Stelt u zich voor: een eik langs de Amstel, een libel bij het Groningse Paterswoldsemeer, en beren ver buiten onze landsgrenzen — schijnbaar willekeurige punten op de biologische wereldkaart. Maar volgens een baanbrekend onderzoek uit 2025, gepubliceerd in Nature Ecology & Evolution, volgt biodiversiteit wereldwijd een verrassend uniform patroon. Wat blijkt? Soorten hopen zich op in zogeheten ‘centrale zones’, van waaruit ze langzaam verspreiden naar randgebieden. Dit geldt voor planten, vogels, reptielen en zelfs Nederlands bekende waterdieren.
Dit grote onderzoeksproject werd geleid door Rubén Bernardo-Madrid van de Universiteit van Umeå (Zweden). Samen met zijn team onderzocht hij de verspreiding van meer dan 30.000 soorten — van Zaanse koffieplantjes tot Afrikaanse olifanten, al klinkt dat wat vergezocht.
Waarom verzamelen soorten zich juist in zulke centrale zones? in die kerngebieden zijn de omstandigheden het gunstigst voor overleven en evolutie. Bernardo-Madrid legt uit: “Elke bioregio kent een centrale plek waar de meeste soorten samenleven. Vanuit zo’n hotspot breidt de biodiversiteit zich uit, maar slechts een deel van die planten, dieren of insecten kan zich daarbuiten handhaven.”
Dit inzicht verandert onze kijk op ecosystemen radicaal. deze ‘motorzones’ zijn niet alleen de thuisbasis van de grootste soortenrijkdom, ze zorgen ook voor de verspreiding en vernieuwing van biodiversiteit — als ware het een ecologisch powerhouse. De boodschap is duidelijk: wie biodiversiteit wil behouden in Nederland, moet juist zich richten op deze kerngebieden.
Omgevingsfilters: waarom overleeft niet elke soort overal?
Het patroon is te verklaren via het principe van omgevingsfiltering. Dit houdt in dat alleen soorten die zich voldoende weten aan te passen – aan de lokale temperatuur, vochtigheid, droogte of bijvoorbeeld het zouter wordende Markermeer – ergens daadwerkelijk kunnen overleven. Manuela González-Suárez van de Universiteit van Reading zegt: “Het maakt niet uit of hitte, kou, droogte of zout het probleem vormt. Wie zich niet aanpast, valt af.”

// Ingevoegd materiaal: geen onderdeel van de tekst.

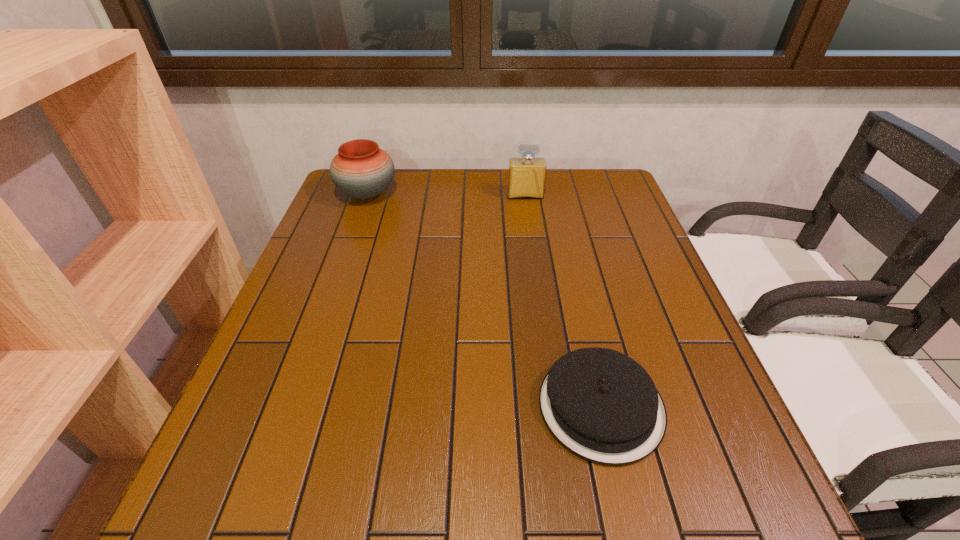 Identify the location of object located in the right edge section of the desktop. The width and height of the screenshot is (960, 540). (x=603, y=406).

At what (x,y) coordinates should I click in order to perform the action: click on object that is at the far left corner. Please return your answer as a coordinate pair (x, y). Image resolution: width=960 pixels, height=540 pixels. Looking at the image, I should click on [362, 170].

Where is `vacant space at the far edge`? The height and width of the screenshot is (540, 960). vacant space at the far edge is located at coordinates (493, 189).

Find the location of a particular element. free spot at the near edge of the desktop is located at coordinates (600, 508).

This screenshot has height=540, width=960. Identify the location of free region at the left edge of the desktop. (294, 343).

At what (x,y) coordinates should I click in order to perform the action: click on vacant space at the right edge of the desktop. Please return your answer as a coordinate pair (x, y). This screenshot has height=540, width=960. Looking at the image, I should click on (613, 231).

At what (x,y) coordinates should I click in order to perform the action: click on free location at the far right corner. Please return your answer as a coordinate pair (x, y). Looking at the image, I should click on (614, 184).

This screenshot has width=960, height=540. In order to click on free space between the shortest object and the perfume in this screenshot , I will do `click(564, 301)`.

Identify the location of free space between the pottery and the perfume. (446, 195).

Where is `vacant region between the perfume and the leftmost object`? vacant region between the perfume and the leftmost object is located at coordinates click(x=446, y=195). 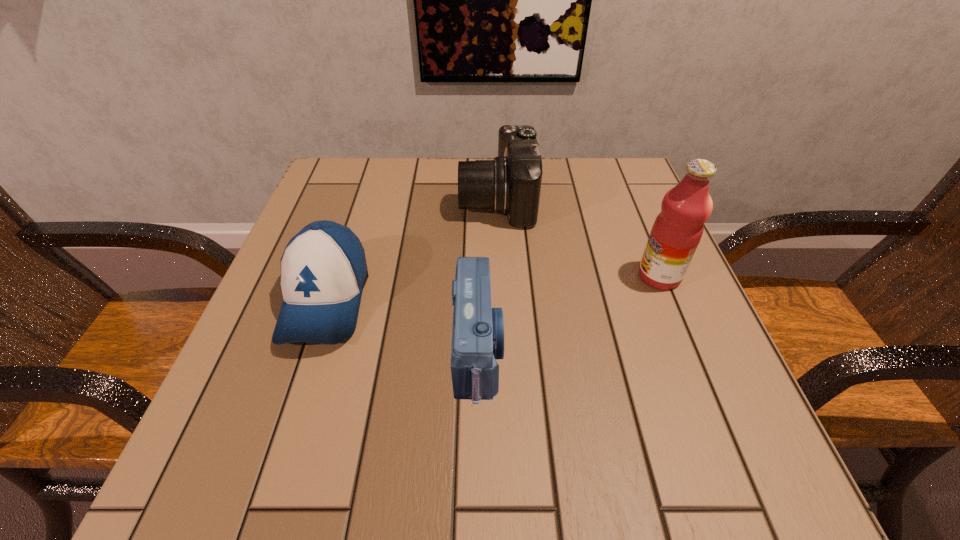 The height and width of the screenshot is (540, 960). Find the location of `the tallest object`. the tallest object is located at coordinates (677, 230).

Image resolution: width=960 pixels, height=540 pixels. What are the coordinates of `the rightmost object` in the screenshot? It's located at (677, 230).

This screenshot has width=960, height=540. In order to click on the farthest object in this screenshot , I will do `click(510, 184)`.

Locate an element on the screen. The height and width of the screenshot is (540, 960). the farther camera is located at coordinates (510, 184).

I want to click on the leftmost object, so click(323, 268).

Locate an element on the screen. This screenshot has height=540, width=960. the nearer camera is located at coordinates (478, 329).

At what (x,y) coordinates should I click in order to perform the action: click on blank area located 0.150m on the label of the fruit juice. Please return your answer as a coordinate pair (x, y). This screenshot has width=960, height=540. Looking at the image, I should click on (560, 276).

Locate an element on the screen. blank space located 0.150m on the label of the fruit juice is located at coordinates (560, 276).

Find the location of a particular element. This screenshot has width=960, height=540. vacant space located 0.220m on the label of the fruit juice is located at coordinates (523, 276).

The width and height of the screenshot is (960, 540). I want to click on free space located on the lens of the farthest object, so click(417, 200). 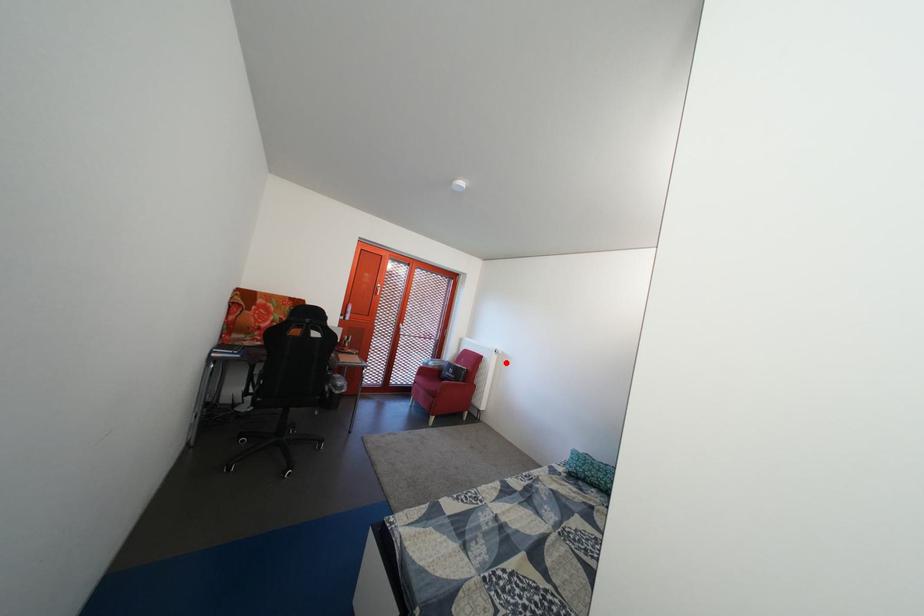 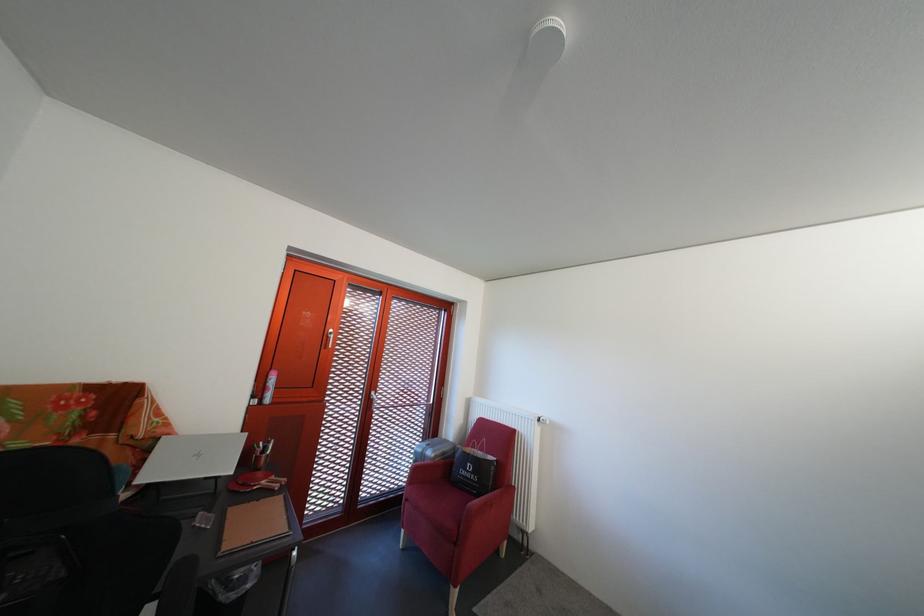 The point at the highlighted location is marked in the first image. Where is the corresponding point in the second image?

(549, 436) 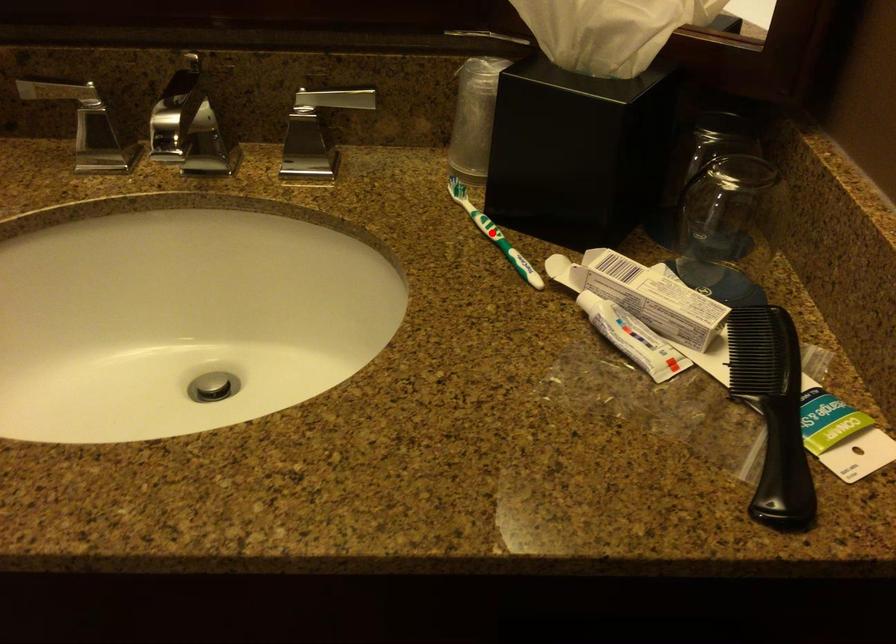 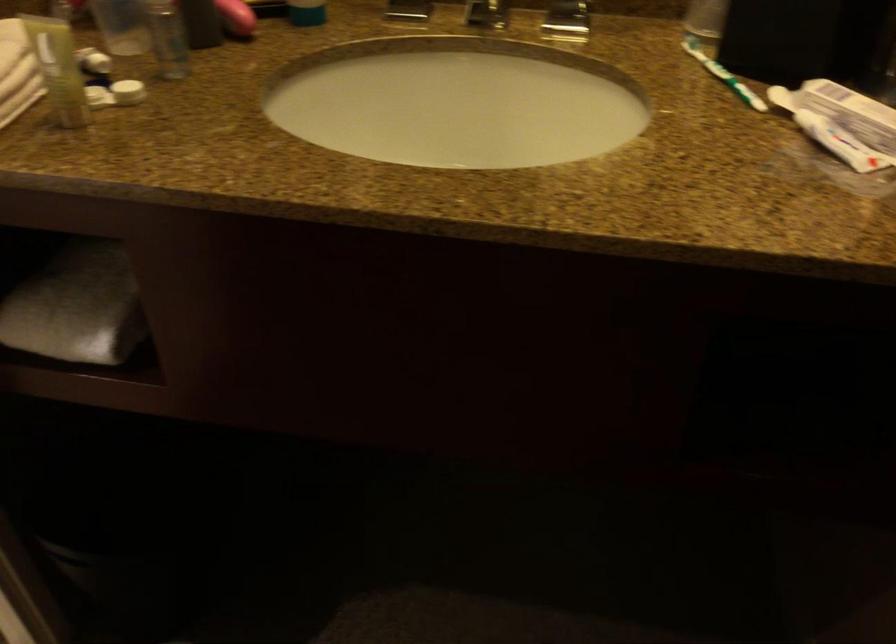 Question: I am providing you with two images of the same scene from different viewpoints. Given a red point in image1, look at the same physical point in image2. Is it:

Choices:
 (A) Closer to the viewpoint
 (B) Farther from the viewpoint

Answer: (B)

Wat deze studie bijzonder maakt, is dat het fenomeen nu eindelijk wereldwijd is bewezen met harde data. Dit patroon, zichtbaar over meerdere continenten en ecosystemen, biedt een nieuw, krachtig hulpmiddel voor natuurbehoud. We kunnen er mee voorspellen hoe natuurgebieden reageren op klimaatverandering — best handig als u bedenkt hoe veranderlijk het weer inmiddels is in Nederland.
Het onderzoek onderstreept dat natuurbescherming zich moet richten op de centrale motorzones. Zoals José Luis Tella van het Spaanse onderzoeksteam zegt: “Het beschermen van deze kerngebieden is essentieel. Ze zijn de sleutel tot effectieve strategieën voor behoud.”
Globaal begrijpen hoe het leven zich ordent, stelt ons in staat om risico’s als klimaatstress, habitatverlies of urbanisatie (denk aan nieuwe Vinex-wijken) beter op te vangen met beperkte middelen. Focussen op die sleutelplekken — of dat nu de Veluwe, een poldernatuurgebied of een Waddenzee-locatie is — maakt behoud effectiever. Het geeft ons de kans om met minder middelen meer verschil te maken.
Het idee dat een relatief eenvoudige regel de diversiteit van het leven op aarde kan verklaren, is eerlijk gezegd best indrukwekkend. Joaquín Calatayud van de Universiteit Rey Juan Carlos vat het treffend samen: “Dit patroon suggereert dat het leven op aarde op sommige punten zelfs voorspelbaar is.” En als u zoals ik wel eens gefrustreerd naar de verwarring in uw tuin kijkt: voorspelbaarheid klonk mij zelden zo geruststellend in de oren.